You want to use that $Y_1=N(3)-N(0)$, $Y_2=N(9)-N(3)$, $Y_3=N(13)-N(9)$ and $Y_4=N(16)-N(13)$ are independent and each $\text{Poisson}(\lambda_i)$-distributed, where

$\lambda_1 = 3\cdot 20=60, \lambda_2 = 6 \cdot 8 = 48, \lambda_3 = 4 \cdot 12 = 48, \lambda_4 = 3 \cdot 6 = 18$.

For a Poisson-distributed random variable $M$ with parameter $\lambda_M$, $\text{Var}(M)=\mathbb{E}[M]=\lambda_M$.
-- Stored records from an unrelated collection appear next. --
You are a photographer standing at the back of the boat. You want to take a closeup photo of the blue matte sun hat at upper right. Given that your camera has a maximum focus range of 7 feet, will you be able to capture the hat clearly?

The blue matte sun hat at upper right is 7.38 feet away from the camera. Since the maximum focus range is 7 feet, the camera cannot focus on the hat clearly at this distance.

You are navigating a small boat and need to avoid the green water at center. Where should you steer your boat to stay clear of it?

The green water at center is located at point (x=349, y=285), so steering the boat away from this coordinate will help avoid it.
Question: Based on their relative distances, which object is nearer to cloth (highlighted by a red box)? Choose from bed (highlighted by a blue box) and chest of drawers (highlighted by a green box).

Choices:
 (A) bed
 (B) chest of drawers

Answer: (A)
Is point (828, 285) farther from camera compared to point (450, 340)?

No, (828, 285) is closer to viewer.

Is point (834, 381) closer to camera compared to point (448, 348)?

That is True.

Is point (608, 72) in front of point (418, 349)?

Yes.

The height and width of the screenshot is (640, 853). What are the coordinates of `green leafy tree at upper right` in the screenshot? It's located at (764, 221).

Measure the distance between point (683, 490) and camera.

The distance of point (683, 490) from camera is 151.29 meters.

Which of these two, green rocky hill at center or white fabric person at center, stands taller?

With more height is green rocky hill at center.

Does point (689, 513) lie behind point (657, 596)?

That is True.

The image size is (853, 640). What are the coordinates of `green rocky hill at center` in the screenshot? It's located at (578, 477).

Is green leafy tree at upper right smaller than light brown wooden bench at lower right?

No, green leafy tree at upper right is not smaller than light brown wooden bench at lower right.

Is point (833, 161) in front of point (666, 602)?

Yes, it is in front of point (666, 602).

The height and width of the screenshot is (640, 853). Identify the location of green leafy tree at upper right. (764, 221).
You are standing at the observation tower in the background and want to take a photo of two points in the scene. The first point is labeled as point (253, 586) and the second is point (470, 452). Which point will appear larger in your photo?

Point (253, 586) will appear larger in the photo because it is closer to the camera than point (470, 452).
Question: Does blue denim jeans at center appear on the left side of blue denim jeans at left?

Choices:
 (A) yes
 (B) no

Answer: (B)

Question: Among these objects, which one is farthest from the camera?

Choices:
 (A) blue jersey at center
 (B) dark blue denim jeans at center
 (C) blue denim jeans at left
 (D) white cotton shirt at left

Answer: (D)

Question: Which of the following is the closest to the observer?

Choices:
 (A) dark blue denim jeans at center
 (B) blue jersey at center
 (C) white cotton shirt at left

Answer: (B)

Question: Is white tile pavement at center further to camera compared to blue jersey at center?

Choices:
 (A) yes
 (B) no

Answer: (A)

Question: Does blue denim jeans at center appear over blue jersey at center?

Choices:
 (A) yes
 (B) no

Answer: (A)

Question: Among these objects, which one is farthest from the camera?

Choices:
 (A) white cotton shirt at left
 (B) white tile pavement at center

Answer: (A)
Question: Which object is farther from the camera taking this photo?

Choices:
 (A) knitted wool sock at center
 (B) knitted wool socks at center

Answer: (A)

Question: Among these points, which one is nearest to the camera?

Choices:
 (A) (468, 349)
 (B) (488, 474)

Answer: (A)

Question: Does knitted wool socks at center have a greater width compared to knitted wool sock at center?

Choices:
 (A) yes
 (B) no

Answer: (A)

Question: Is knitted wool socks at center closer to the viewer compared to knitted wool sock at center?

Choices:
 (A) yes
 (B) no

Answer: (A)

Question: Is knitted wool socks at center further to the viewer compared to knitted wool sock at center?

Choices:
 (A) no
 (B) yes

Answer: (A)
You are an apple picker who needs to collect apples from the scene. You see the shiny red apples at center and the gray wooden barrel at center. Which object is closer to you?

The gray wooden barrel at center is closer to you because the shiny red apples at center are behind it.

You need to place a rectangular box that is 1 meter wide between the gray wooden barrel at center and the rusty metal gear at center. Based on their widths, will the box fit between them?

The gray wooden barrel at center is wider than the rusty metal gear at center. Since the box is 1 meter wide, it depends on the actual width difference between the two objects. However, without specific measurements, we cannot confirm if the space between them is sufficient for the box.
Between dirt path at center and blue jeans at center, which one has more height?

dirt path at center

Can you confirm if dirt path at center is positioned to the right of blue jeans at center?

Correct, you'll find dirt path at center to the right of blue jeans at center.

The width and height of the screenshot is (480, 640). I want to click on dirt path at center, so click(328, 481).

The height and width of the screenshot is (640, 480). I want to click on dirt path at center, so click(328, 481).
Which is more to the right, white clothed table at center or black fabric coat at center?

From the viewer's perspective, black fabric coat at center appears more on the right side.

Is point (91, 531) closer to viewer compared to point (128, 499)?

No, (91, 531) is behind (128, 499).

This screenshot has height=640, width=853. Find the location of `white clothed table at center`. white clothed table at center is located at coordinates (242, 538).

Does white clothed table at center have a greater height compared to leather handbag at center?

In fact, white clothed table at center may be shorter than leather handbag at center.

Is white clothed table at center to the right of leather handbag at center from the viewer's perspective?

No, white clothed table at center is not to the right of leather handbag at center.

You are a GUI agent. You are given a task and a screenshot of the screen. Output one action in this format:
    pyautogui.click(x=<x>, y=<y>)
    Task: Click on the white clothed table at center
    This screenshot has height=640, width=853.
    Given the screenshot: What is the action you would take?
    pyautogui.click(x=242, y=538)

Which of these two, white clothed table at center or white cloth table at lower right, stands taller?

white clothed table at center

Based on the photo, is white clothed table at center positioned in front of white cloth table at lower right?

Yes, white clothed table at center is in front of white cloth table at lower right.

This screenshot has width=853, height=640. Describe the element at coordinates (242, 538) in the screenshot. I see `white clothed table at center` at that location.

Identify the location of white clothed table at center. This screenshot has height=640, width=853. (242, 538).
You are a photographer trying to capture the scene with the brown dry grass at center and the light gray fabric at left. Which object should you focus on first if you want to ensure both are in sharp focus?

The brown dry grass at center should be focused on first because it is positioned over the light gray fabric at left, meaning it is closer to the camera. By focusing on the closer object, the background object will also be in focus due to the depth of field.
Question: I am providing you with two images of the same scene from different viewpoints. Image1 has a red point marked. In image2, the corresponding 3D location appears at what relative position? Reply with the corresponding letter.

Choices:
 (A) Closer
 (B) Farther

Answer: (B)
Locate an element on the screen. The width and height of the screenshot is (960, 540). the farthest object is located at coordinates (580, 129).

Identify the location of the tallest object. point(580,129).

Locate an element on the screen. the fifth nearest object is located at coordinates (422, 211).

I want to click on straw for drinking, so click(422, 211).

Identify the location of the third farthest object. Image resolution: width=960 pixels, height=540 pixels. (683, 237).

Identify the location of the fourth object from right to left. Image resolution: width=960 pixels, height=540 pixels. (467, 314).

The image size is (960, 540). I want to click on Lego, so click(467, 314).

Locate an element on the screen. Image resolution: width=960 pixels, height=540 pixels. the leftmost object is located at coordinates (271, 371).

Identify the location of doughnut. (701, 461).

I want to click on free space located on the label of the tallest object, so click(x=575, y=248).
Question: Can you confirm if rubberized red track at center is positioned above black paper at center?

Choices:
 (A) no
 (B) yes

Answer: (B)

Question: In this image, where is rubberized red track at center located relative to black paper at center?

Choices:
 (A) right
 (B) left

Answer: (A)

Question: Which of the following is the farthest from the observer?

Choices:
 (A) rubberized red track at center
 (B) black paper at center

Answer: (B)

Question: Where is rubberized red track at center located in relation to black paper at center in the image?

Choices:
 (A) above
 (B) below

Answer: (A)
Now $\mathbb{E}[X]=\mathbb{E}[Y_1+Y_2+Y_3+Y_4]=\sum_{i=1}^4 \mathbb{E}[Y_i]=\sum_{i=1}^4 \lambda_i$, and due to independence,

$\text{Var}(X)=\text{Var}(Y_1+Y_2+Y_3+Y_4)=\sum_{i=1}^4 \text{Var}(Y_i) = \sum_{i=1}^4 \mathbb{E}[Y_i] = \mathbb{E}[X]$.